ECLI:NL:RBROT:2024:11632
Rechtbank Rotterdam
- Verzet
- Rechtspraak.nl
Verzet tegen uitspraak over tijdige indiening van bezwaarschrift in bestuursrechtelijke procedure
In deze uitspraak op het verzet van het college van burgemeester en wethouders van Goeree-Overflakkee, gaat de rechtbank Rotterdam in op de uitspraak van 16 maart 2023, waarin het beroep van de geopposeerde gegrond werd verklaard. De opposant, vertegenwoordigd door J.L.M. Lempsink, heeft verzet aangetekend tegen deze uitspraak, omdat hij van mening is dat het bezwaarschrift niet tijdig is ingediend. De rechtbank heeft in deze uitspraak beoordeeld of de eerdere uitspraak terecht was en of het verzet gegrond is.
De rechtbank concludeert dat het verzet gegrond is. De rechtbank heeft vastgesteld dat het bezwaarschrift op 25 juli 2022 in de brievenbus van het gemeentehuis is gedeponeerd, wat buiten de termijn voor het indienen van bezwaar valt. De geopposeerde heeft niet kunnen aantonen dat het bezwaarschrift per post is verzonden, en de enkele stelling dat dit het geval was, is onvoldoende. De rechtbank verwijst naar jurisprudentie van de Afdeling bestuursrechtspraak van de Raad van State, die stelt dat het aan de indiener is om aan te tonen dat een geschrift eerder is ontvangen dan het stempel van ontvangst aangeeft.

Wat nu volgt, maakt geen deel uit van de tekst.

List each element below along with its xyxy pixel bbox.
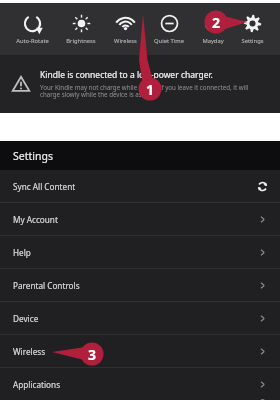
button[interactable]: Settings [239,11,266,48]
button[interactable]: Quiet Time [152,11,186,48]
button[interactable]: Sync All Content [0,170,280,202]
staticText: Help [13,247,31,258]
staticText: Your Kindle may not charge while in use.… [40,83,270,99]
button[interactable]: Applications [0,368,280,400]
button[interactable]: Wireless [0,335,280,367]
staticText: My Account [13,214,58,225]
staticText: Quiet Time [154,37,184,45]
button[interactable]: Wireless [112,11,139,48]
staticText: Device [13,313,39,324]
staticText: Wireless [114,37,137,45]
staticText: 2 [212,13,221,32]
button[interactable]: Help [0,236,280,268]
staticText: Parental Controls [13,280,80,291]
staticText: 3 [88,345,97,364]
button[interactable]: Parental Controls [0,269,280,301]
staticText: Auto-Rotate [16,37,49,45]
button[interactable]: Brightness [64,11,98,48]
button[interactable]: My Account [0,203,280,235]
button[interactable]: Mayday [200,11,226,48]
staticText: Kindle is connected to a low-power charg… [40,69,213,81]
staticText: Wireless [13,346,46,357]
staticText: Brightness [66,37,96,45]
staticText: Applications [13,379,61,390]
staticText: Sync All Content [13,181,76,192]
button[interactable]: Device [0,302,280,334]
staticText: Settings [241,37,264,45]
button[interactable]: Auto-Rotate [14,11,51,48]
staticText: Mayday [202,37,224,45]
staticText: Settings [13,149,53,163]
staticText: 1 [146,80,155,99]
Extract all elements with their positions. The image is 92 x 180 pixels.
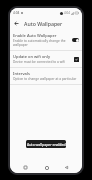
button[interactable]: Intervals xyxy=(10,68,82,84)
staticText: 4:04 xyxy=(13,11,20,15)
button[interactable]: Auto wallpaper enabled xyxy=(26,140,66,148)
staticText: Update on wifi only xyxy=(13,54,51,59)
button[interactable]: Enable Auto Wallpaper xyxy=(10,30,82,50)
staticText: Option to change wallpaper at a particul… xyxy=(13,77,77,81)
button[interactable]: Update on wifi only xyxy=(10,51,82,67)
staticText: 4:04 xyxy=(64,11,70,15)
staticText: Enable to automatically change the wallp… xyxy=(13,39,70,47)
button[interactable]: Back xyxy=(12,19,21,28)
button[interactable]: Recent apps xyxy=(21,163,30,172)
staticText: Intervals xyxy=(13,71,30,76)
button[interactable]: Enable Auto Wallpaper toggle xyxy=(72,38,79,42)
button[interactable]: Home xyxy=(42,163,51,172)
button[interactable]: Back xyxy=(62,163,71,172)
button[interactable]: Update on wifi only checkbox xyxy=(74,57,79,62)
staticText: Auto wallpaper enabled xyxy=(27,142,66,147)
staticText: Enable Auto Wallpaper xyxy=(13,33,57,38)
staticText: Device must be connected to a wifi netwo… xyxy=(13,60,72,64)
staticText: Auto Wallpaper Settings xyxy=(24,20,82,27)
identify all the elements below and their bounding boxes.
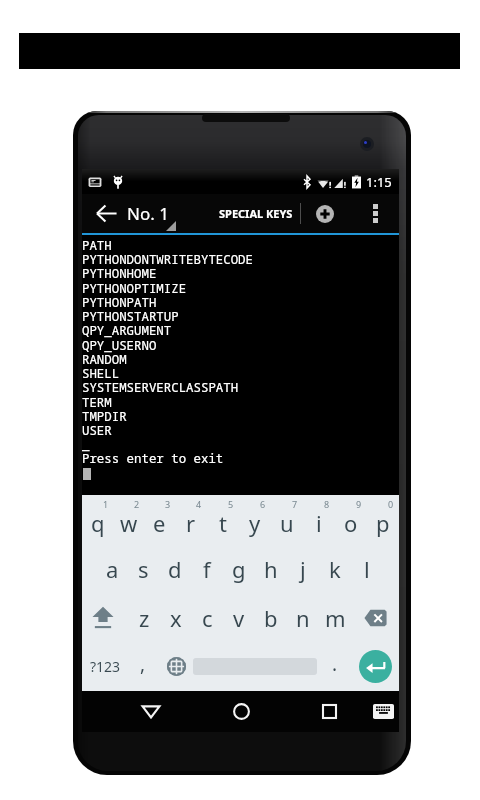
button[interactable]: 5 <box>207 495 239 544</box>
button[interactable]: c <box>191 593 223 642</box>
button[interactable]: . <box>321 642 348 691</box>
staticText: b <box>264 603 278 633</box>
button[interactable]: Recents <box>308 691 350 732</box>
staticText: . <box>332 651 338 677</box>
button[interactable]: m <box>319 593 351 642</box>
staticText: SPECIAL KEYS <box>219 206 293 221</box>
button[interactable]: 8 <box>303 495 335 544</box>
staticText: u <box>280 508 294 538</box>
button[interactable]: More options <box>359 194 391 233</box>
staticText: ?123 <box>90 657 121 676</box>
button[interactable]: 0 <box>367 495 399 544</box>
button[interactable]: g <box>223 544 255 593</box>
staticText: y <box>249 508 261 538</box>
staticText: k <box>329 554 341 584</box>
staticText: h <box>264 554 278 584</box>
staticText: 4 <box>196 498 202 510</box>
staticText: n <box>296 603 310 633</box>
staticText: No. 1 <box>127 202 169 225</box>
staticText: _ <box>82 436 90 453</box>
staticText: PYTHONPATH <box>82 294 157 311</box>
staticText: RANDOM <box>82 351 127 368</box>
button[interactable]: v <box>223 593 255 642</box>
staticText: j <box>300 554 306 584</box>
button[interactable]: s <box>128 544 159 593</box>
staticText: t <box>219 508 227 538</box>
button[interactable]: Enter <box>348 642 399 691</box>
staticText: TMPDIR <box>82 408 127 425</box>
staticText: Press enter to exit <box>82 450 224 467</box>
staticText: 2 <box>134 498 140 510</box>
button[interactable]: j <box>287 544 319 593</box>
button[interactable]: n <box>287 593 319 642</box>
button[interactable]: b <box>255 593 287 642</box>
button[interactable]: 3 <box>144 495 175 544</box>
button[interactable]: Language <box>156 642 188 691</box>
staticText: d <box>168 554 182 584</box>
staticText: , <box>140 651 146 677</box>
button[interactable]: Keyboard <box>362 691 404 732</box>
staticText: TERM <box>82 394 112 411</box>
button[interactable]: ?123 <box>82 642 129 691</box>
button[interactable]: Back <box>86 194 126 233</box>
staticText: PYTHONOPTIMIZE <box>82 280 187 297</box>
staticText: QPY_USERNO <box>82 337 157 354</box>
staticText: q <box>91 508 105 538</box>
staticText: a <box>106 554 119 584</box>
button[interactable]: d <box>159 544 191 593</box>
button[interactable]: 2 <box>113 495 144 544</box>
button[interactable]: Delete <box>351 593 399 642</box>
staticText: 1:15 <box>366 173 392 191</box>
staticText: 5 <box>228 498 234 510</box>
button[interactable]: Shift <box>82 593 129 642</box>
button[interactable]: f <box>191 544 223 593</box>
staticText: 3 <box>165 498 171 510</box>
staticText: PATH <box>82 237 112 254</box>
staticText: 9 <box>356 498 362 510</box>
staticText: m <box>325 603 346 633</box>
staticText: SHELL <box>82 365 120 382</box>
staticText: g <box>232 554 246 584</box>
button[interactable]: 6 <box>239 495 271 544</box>
button[interactable]: a <box>97 544 128 593</box>
staticText: PYTHONSTARTUP <box>82 308 179 325</box>
button[interactable]: 4 <box>175 495 207 544</box>
staticText: USER <box>82 422 112 439</box>
button[interactable]: , <box>129 642 156 691</box>
staticText: x <box>170 603 182 633</box>
staticText: l <box>364 554 370 584</box>
staticText: w <box>120 508 138 538</box>
button[interactable]: 7 <box>271 495 303 544</box>
button[interactable]: Add <box>307 194 343 233</box>
staticText: f <box>203 554 211 584</box>
button[interactable]: z <box>129 593 160 642</box>
button[interactable]: Home <box>220 691 262 732</box>
button[interactable]: SPECIAL KEYS <box>216 194 296 233</box>
staticText: s <box>138 554 149 584</box>
button[interactable]: Back <box>130 691 172 732</box>
staticText: c <box>202 603 213 633</box>
staticText: i <box>316 508 322 538</box>
button[interactable]: l <box>351 544 383 593</box>
button[interactable]: k <box>319 544 351 593</box>
button[interactable]: Space <box>188 642 321 691</box>
staticText: 6 <box>260 498 266 510</box>
staticText: 0 <box>388 498 394 510</box>
staticText: o <box>344 508 358 538</box>
button[interactable]: h <box>255 544 287 593</box>
staticText: PYTHONHOME <box>82 265 157 282</box>
staticText: 7 <box>292 498 298 510</box>
staticText: r <box>186 508 196 538</box>
staticText: PYTHONDONTWRITEBYTECODE <box>82 251 253 268</box>
staticText: v <box>233 603 245 633</box>
button[interactable]: x <box>160 593 191 642</box>
button[interactable]: 1 <box>82 495 113 544</box>
staticText: e <box>153 508 166 538</box>
staticText: QPY_ARGUMENT <box>82 322 172 339</box>
staticText: SYSTEMSERVERCLASSPATH <box>82 379 239 396</box>
staticText: z <box>139 603 150 633</box>
button[interactable]: 9 <box>335 495 367 544</box>
staticText: 1 <box>103 498 109 510</box>
staticText: 8 <box>324 498 330 510</box>
staticText: p <box>376 508 390 538</box>
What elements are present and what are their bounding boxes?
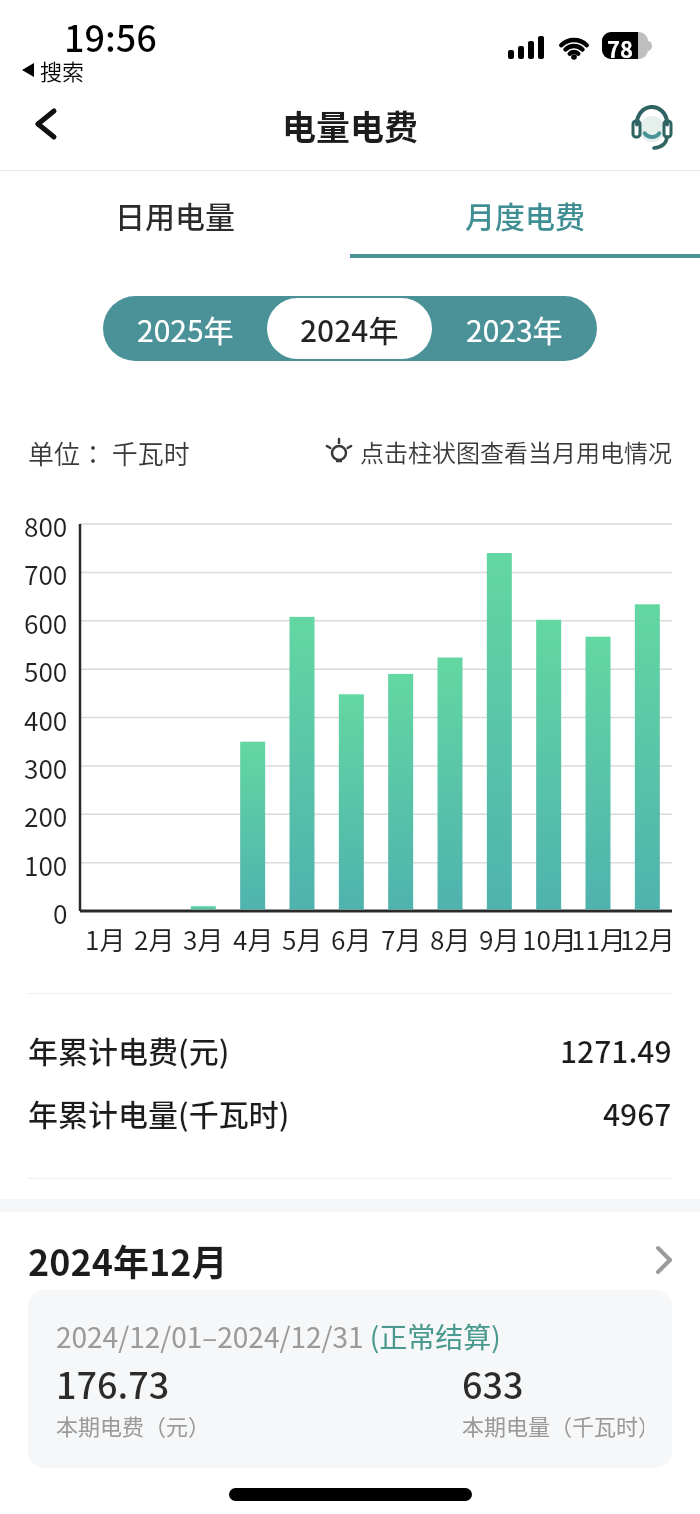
button[interactable] [20,98,72,150]
staticText: 6月 [331,920,372,958]
button[interactable]: 2023年 [432,296,597,361]
staticText: 本期电费（元） [56,1409,211,1441]
staticText: 1271.49 [560,1028,672,1071]
staticText: 400 [24,701,68,739]
button[interactable]: 2024/12/01–2024/12/31 (正常结算) [28,1290,672,1468]
staticText: 78 [607,32,633,59]
staticText: 月度电费 [465,193,585,236]
staticText: 800 [24,507,68,545]
staticText: 2024年12月 [28,1234,228,1286]
staticText: 搜索 [40,54,85,86]
staticText: 2月 [134,920,175,958]
staticText: 176.73 [56,1357,170,1409]
staticText: 日用电量 [115,193,235,236]
staticText: 2025年 [137,307,234,350]
button[interactable]: 2024年 [267,298,432,359]
staticText: 2023年 [466,307,563,350]
staticText: 点击柱状图查看当月用电情况 [360,434,672,468]
staticText: 单位： 千瓦时 [28,434,190,468]
staticText: 10月 [522,920,577,958]
staticText: 500 [24,652,68,690]
button[interactable]: 月度电费 [350,171,700,258]
staticText: 200 [24,797,68,835]
button[interactable]: 2024年12月 [28,1234,672,1286]
staticText: 电量电费 [282,101,418,150]
staticText: 0 [53,894,68,932]
staticText: 19:56 [64,10,157,62]
staticText: 100 [24,846,68,884]
staticText: 8月 [430,920,471,958]
staticText: 11月 [571,920,626,958]
staticText: 7月 [381,920,422,958]
staticText: 300 [24,749,68,787]
staticText: 3月 [183,920,224,958]
staticText: 4月 [233,920,274,958]
staticText: 600 [24,604,68,642]
staticText: 12月 [620,920,675,958]
staticText: 本期电量（千瓦时） [462,1409,644,1441]
staticText: 2024年 [300,307,399,350]
staticText: 633 [462,1357,524,1409]
staticText: 年累计电费(元) [28,1028,230,1071]
staticText: 年累计电量(千瓦时) [28,1091,290,1134]
staticText: 4967 [603,1091,672,1134]
staticText: 1月 [85,920,126,958]
staticText: 9月 [479,920,520,958]
staticText: 5月 [282,920,323,958]
button[interactable] [622,98,682,158]
button[interactable]: 日用电量 [0,171,350,258]
staticText: 700 [24,555,68,593]
button[interactable]: 2025年 [103,296,267,361]
staticText: 2024/12/01–2024/12/31 (正常结算) [56,1316,501,1357]
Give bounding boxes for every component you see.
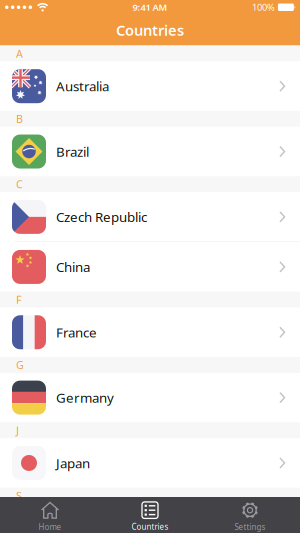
button[interactable]: Australia: [0, 62, 300, 111]
staticText: F: [16, 292, 22, 307]
button[interactable]: Japan: [0, 438, 300, 488]
button[interactable]: Countries: [100, 502, 200, 532]
staticText: J: [16, 423, 19, 437]
staticText: France: [56, 323, 97, 341]
staticText: S: [16, 489, 22, 503]
button[interactable]: Czech Republic: [0, 192, 300, 242]
button[interactable]: Settings: [200, 502, 300, 532]
staticText: Home: [38, 522, 62, 532]
staticText: China: [56, 258, 90, 276]
staticText: A: [16, 46, 23, 61]
button[interactable]: Germany: [0, 373, 300, 422]
staticText: Australia: [56, 77, 109, 95]
button[interactable]: Home: [0, 502, 100, 532]
staticText: Countries: [116, 20, 184, 40]
button[interactable]: France: [0, 308, 300, 357]
staticText: Brazil: [56, 143, 89, 160]
staticText: Japan: [56, 454, 90, 472]
button[interactable]: Brazil: [0, 127, 300, 176]
staticText: G: [16, 358, 24, 372]
staticText: 100%: [252, 1, 275, 14]
staticText: B: [16, 112, 23, 126]
staticText: 9:41 AM: [132, 1, 168, 14]
staticText: C: [16, 177, 23, 191]
staticText: Settings: [234, 522, 266, 532]
staticText: Czech Republic: [56, 208, 147, 226]
staticText: Germany: [56, 389, 114, 406]
button[interactable]: China: [0, 242, 300, 292]
staticText: Countries: [132, 521, 168, 532]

De rechtbank oordeelt dat de eerdere uitspraak van 16 maart 2023 ten onrechte is gedaan zonder zitting en dat het beroep kennelijk gegrond was. Het verzet is gegrond verklaard, wat betekent dat de eerdere uitspraak vervalt en het onderzoek in de oorspronkelijke stand wordt hervat. Er is geen aanleiding voor een proceskostenveroordeling. De uitspraak is gedaan door mr. S.M. Goossens, rechter, en is openbaar uitgesproken op 25 november 2024.